For those of you who have been reading Early Chirp regularly, you might have seen our previous reports about the advancements in artificial intelligence — particularly in the development of ChatGPT.
The platform makes it easy to communicate with AI in a way that sounds remarkably human, which has some positive and negative connotations. Among the potential downsides, some people believe, is that it’ll make it much easier for students to convincingly cheat when writing research papers.
Professors have started to react to the issue, and what they say might surprise you.
Maybe it’s not a big deal
As Pennsylvania State University English professor Stuart Selber explained, a supposed threat to education surfaces “every year or two” but the institution is still standing strong.

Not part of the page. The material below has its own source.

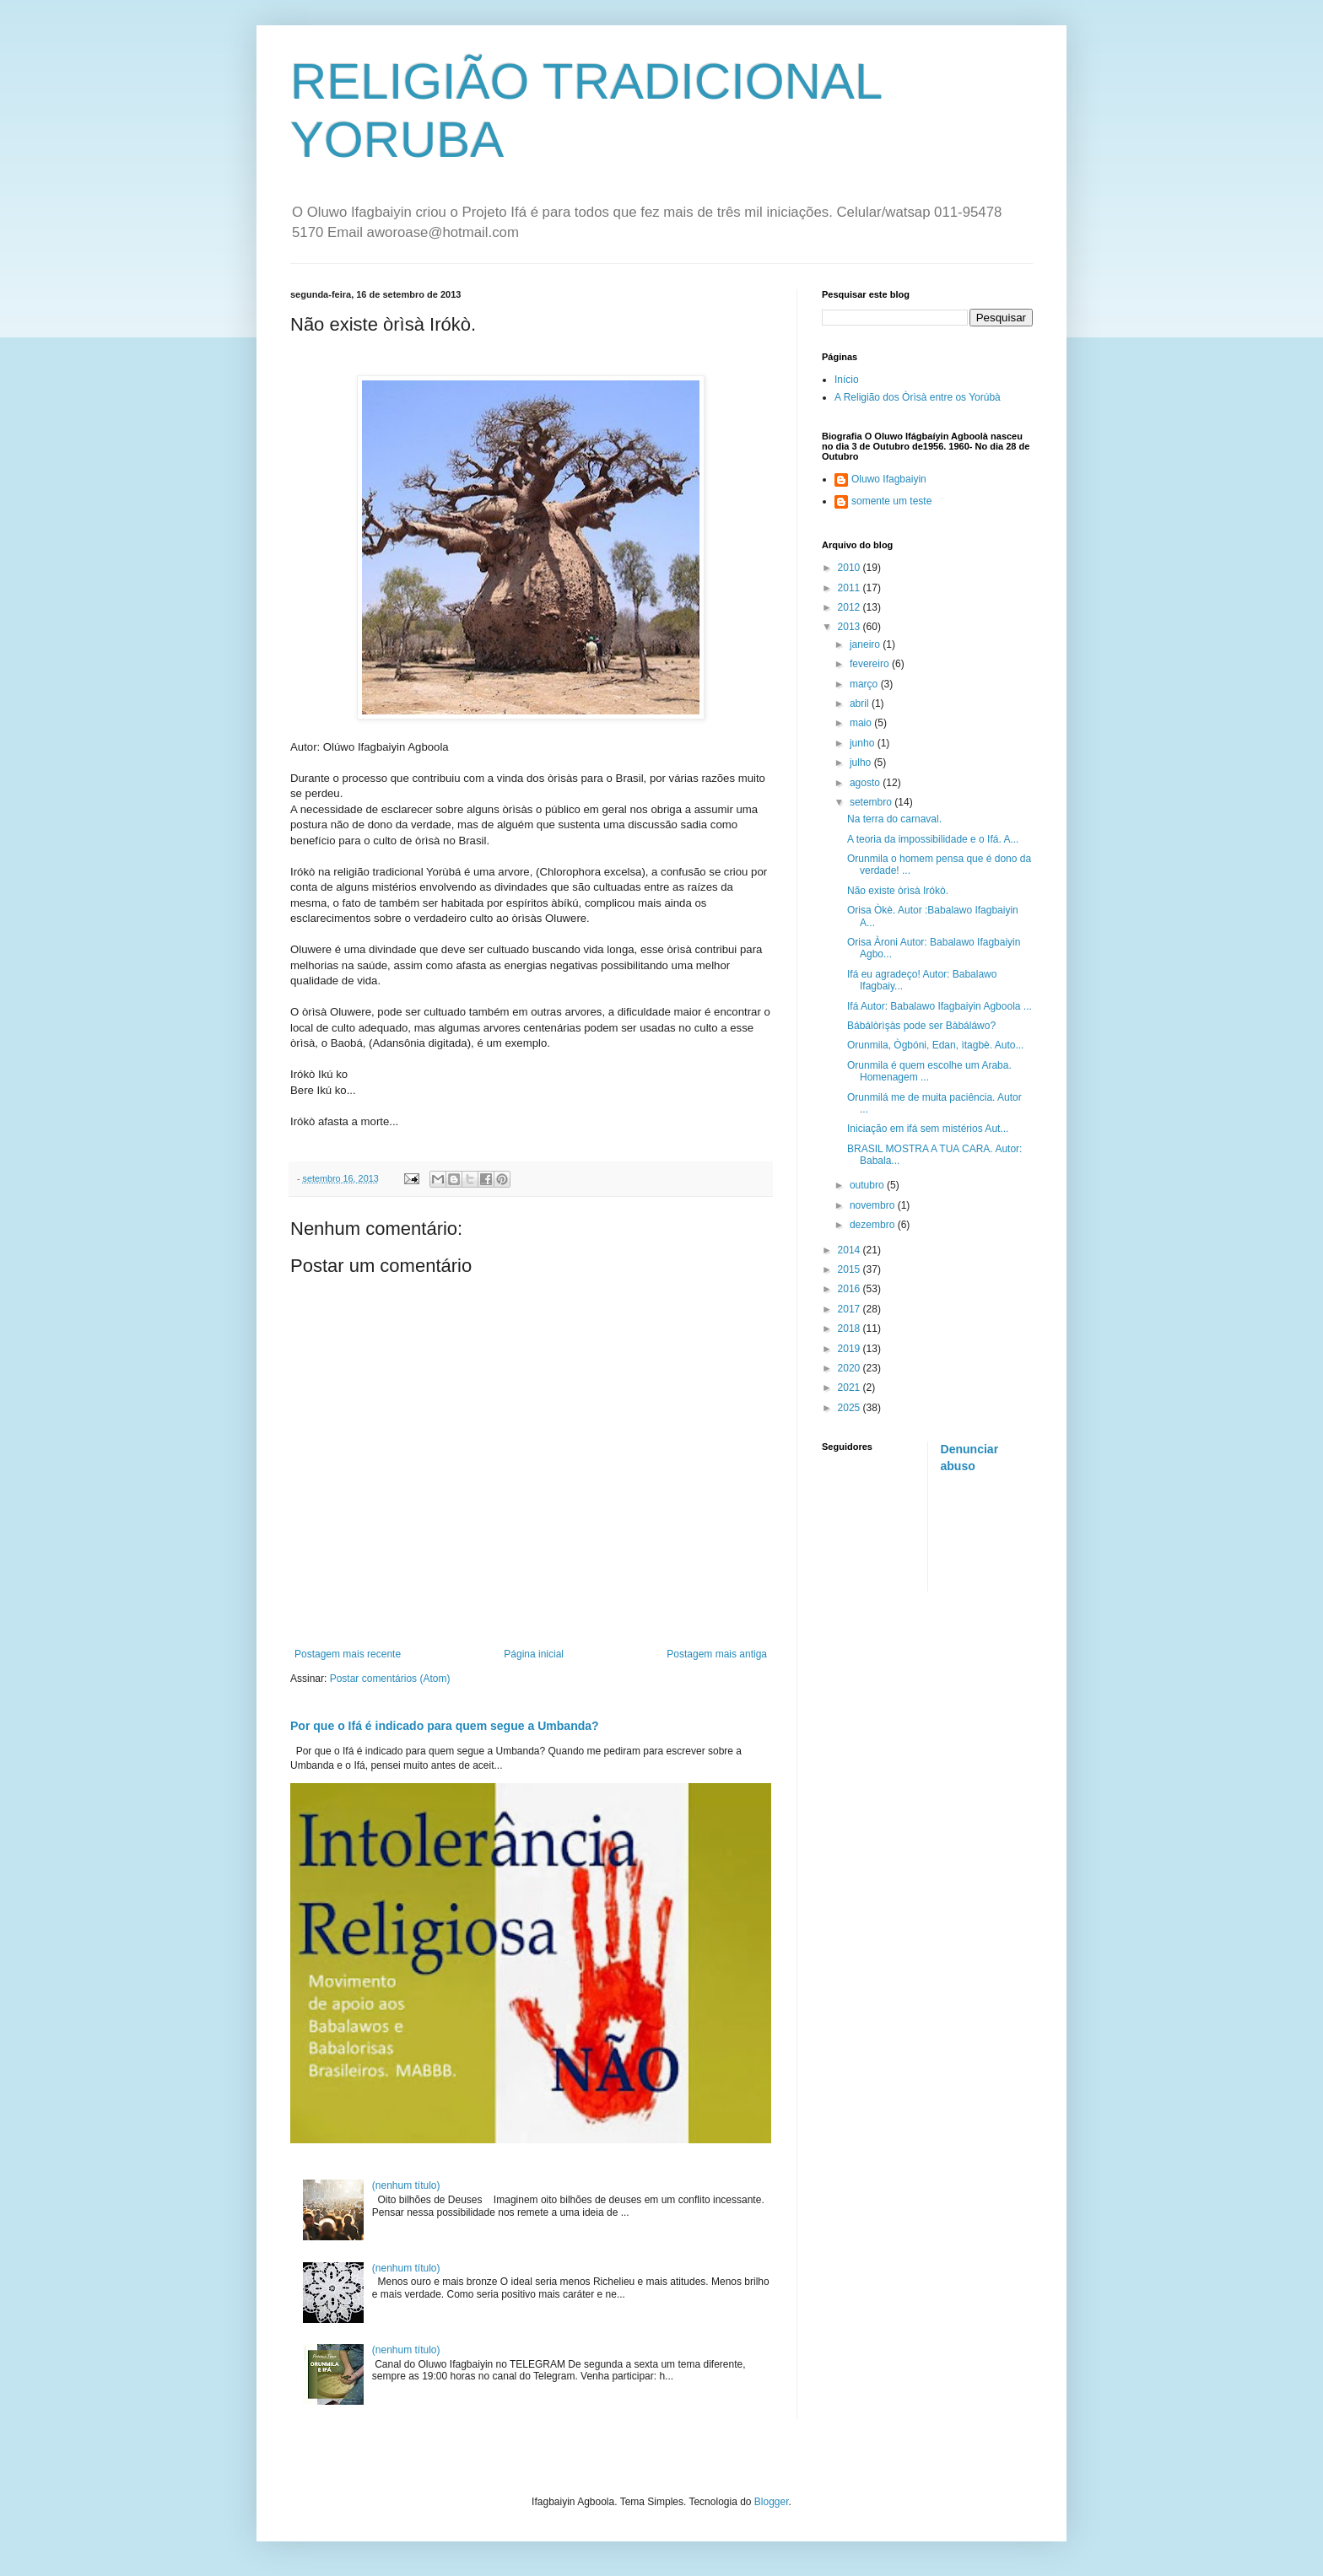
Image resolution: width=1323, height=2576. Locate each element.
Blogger (771, 2502)
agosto (866, 783)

Specifically, he said that the chatbot doesn’t seem all that adept at forming and backing up an original argument, which are central components of a convincing essay.
Muhlenberg College assistant professor Dr. Jacqueline Antonovich put ChatGPT to the test, entering an essay prompt and determining that the resulting document would earn “an F” or “an F- if that’s possible.”
It might even make things better
When used effectively, professors think that the latest AI tools could have a positive impact on higher education. For starters, Selber said that it could reduce the amount of time and effort that students have to spend searching for information, which could give them more time to focus on developing sound arguments and writing high-quality papers.
For University of Leeds lecturer Dr. Leah Henrickson, ChatGPT seems to offer “a lot of potential for helping people express themselves in ways that they hadn’t necessarily thought about” while proving “particularly useful for students who speak English as a second language or for students who aren’t used to the academic writing style.”